The similarity between the internal water network of Maxi and the sII {100} planes

The symmetrical cubic sII hydrate has identical {100} type planes: (100), (010), (001), ( $\bar{1}$ 00), (0 $\bar{1}$ 0), and (00 $\bar{1}$ ). As indicated, pentagonal (5¹²) rings surround larger circular rings (Fig. 2 A) giving rise to a repetitive pattern in the {100} plane, with the basic unit defined as a network of 16 water molecules. The intrachain water sheet in the Maxi repetitive region also consists of many pentagonal water rings, with the occasional tetragonal and hexagonal rings, as well as larger circular water rings (Fig. 2 B). Indeed, the water web highlighted in Fig. 2 B shows a pattern very like the basic unit of the sII {100} planes connecting along the horizontal. Even the spacing between the equivalent waters in both regions is close at 17.3 Å and 16.5 Å for the hydrate planes and the Maxi water network, respectively (see Fig. 2, A and B, dotted lines). Because of this similarity, the highlighted portion of the Maxi’s internal water network was designated the hydrate-like region (HLR). When Maxi’s HLR was overlain on the {100} planes of the modeled sII hydrate, most waters in the HLR were superimposable with an RMSD of 0.95 Å for 48 waters (Fig. 2 C). In addition, a few waters that were just outside of the HLR superimposed well with the hydrate planes.

Similarity between the internal water network of Maxi and the {100} planes of sII gas hydrate. (A) Structure of {100} planes of type II gas hydrate with waters (*red spheres*) and hydrogen bonds (*black dashed lines*). Waters defining one repeating unit on the plane are colored in cyan and included in the green rectangle. The distance between the equivalent waters is shown. There are four types of grooves on the planes; one example for grooves 1, 2, 3, and 4 is shown such that the water rings forming them are labeled with the same number. (B) Intrachain water sheet of Maxi (side view). Notations are the same as in (A). Ice-binding residues of Maxi forming close contacts with each other are shown as sticks. The region highlighted by the purple square is similar to the plane of the gas hydrate. (C) Superimposition of a portion of HLR on the {100} planes of sII gas hydrate. Waters in the intrachain sheet (*red spheres*) and their hydrogen bonds (*green dashed lines*) are distinguished from hydrate waters (*cyan spheres*) and their hydrogen bonds (*black dashed lines*). The HLR is delineated by the purple lines. To see this figure in color, go online.

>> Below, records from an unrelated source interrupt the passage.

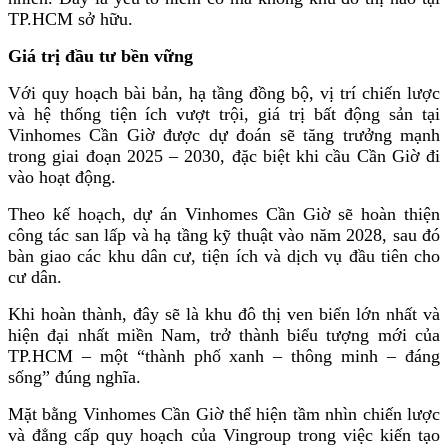
TP.HCM sở hữu.
Giá trị đầu tư bền vững
Với quy hoạch bài bản, hạ tầng đồng bộ, vị trí chiến lược
và hệ thống tiện ích vượt trội, giá trị bất động sản tại
Vinhomes Cần Giờ được dự đoán sẽ tăng trưởng mạnh
trong giai đoạn 2025 – 2030, đặc biệt khi cầu Cần Giờ đi
vào hoạt động.
Theo kế hoạch, dự án Vinhomes Cần Giờ sẽ hoàn thiện
công tác san lấp và hạ tầng kỹ thuật vào năm 2028, sau đó
bàn giao các khu dân cư, tiện ích và dịch vụ đầu tiên cho
cư dân.
Khi hoàn thành, đây sẽ là khu đô thị ven biển lớn nhất và
hiện đại nhất miền Nam, trở thành biểu tượng mới của
TP.HCM – một “thành phố xanh – thông minh – đáng
sống” đúng nghĩa.
Mặt bằng Vinhomes Cần Giờ thể hiện tầm nhìn chiến lược
và đẳng cấp quy hoạch của Vingroup trong việc kiến tạo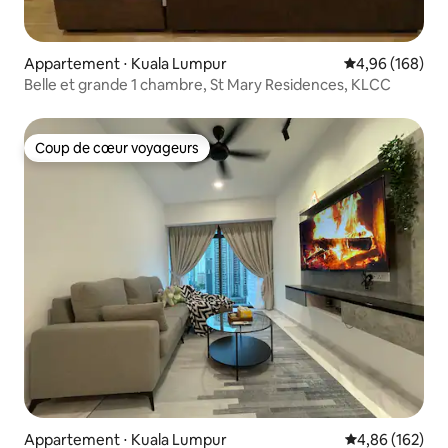
Appartement ⋅ Kuala Lumpur
Évaluation moy
4,96 (168)
Belle et grande 1 chambre, St Mary Residences, KLCC
Coup de cœur voyageurs
Coup de cœur voyageurs
Appartement ⋅ Kuala Lumpur
Évaluation moy
4,86 (162)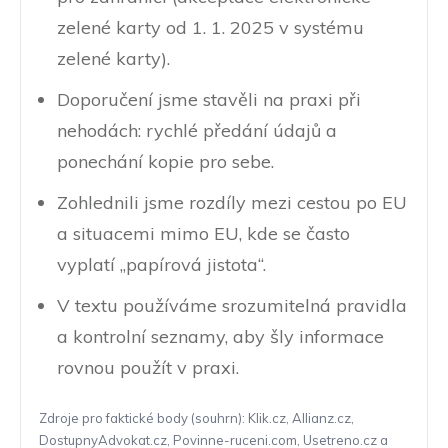
zelené karty od 1. 1. 2025 v systému
zelené karty).
Doporučení jsme stavěli na praxi při
nehodách: rychlé předání údajů a
ponechání kopie pro sebe.
Zohlednili jsme rozdíly mezi cestou po EU
a situacemi mimo EU, kde se často
vyplatí „papírová jistota“.
V textu používáme srozumitelná pravidla
a kontrolní seznamy, aby šly informace
rovnou použít v praxi.
Zdroje pro faktické body (souhrn): Klik.cz, Allianz.cz,
DostupnyAdvokat.cz, Povinne-ruceni.com, Usetreno.cz a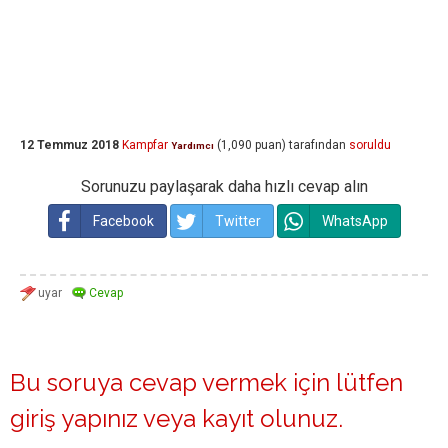
12 Temmuz 2018
Kampfar
(
1,090
puan)
tarafından
soruldu
Yardımcı
Sorunuzu paylaşarak daha hızlı cevap alın
Facebook
Twitter
WhatsApp
Bu soruya cevap vermek için lütfen
giriş yapınız
veya
kayıt olunuz
.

Model for Maxi binding to sII gas hydrate

In Maxi, waters on the edge of the HLR extend outward beyond the helix gaps to form the anchored clathrate region that is thought to bind the AFP to ice (15). Thus, a model for Maxi binding to sII hydrate was constructed by merging the edges of the HLR and the (100) plane of the hydrate (Fig. 3 A). These two sets of organized waters were seamlessly merged. Consequently, the top face of Maxi formed complementary interactions with the (001) plane of the gas hydrate (Fig. 3 B). In addition to the waters that extend from the Maxi protein core, waters anchoring to the carbonyl groups of the residues on the top surface of Maxi also matched well with waters on the hydrate (001) plane. In this configuration, the relative hydrophobic side chains on the protein surface fit well into the grooves of the hydrate plane. There are four types of grooves on the {100} planes of sII gas hydrate (Fig. 2 A). Side chains on the N-terminal arm (i, i+7, i+3, and i−1) docked into grooves 1, 2, 3, and 4, respectively. In addition, side chains on the C-terminal arm (i+7, i+3, i−1, and i+6) docked into the adjacent grooves 1, 2, 3, and 4, respectively. Three Asp residues (at i−1 positions along the N-terminal arm), have side-chain carbonyls that are capable of matching and thus substituting for waters in the plane. In this regard, it is notable that in an AFP from a bacterium (MpAFP), Asp side chains on the ice-binding site mimic surface ice-like waters (14). This supports our contention that Maxi binds to the gas hydrate by merging the anchored surface waters to the hydrate plane.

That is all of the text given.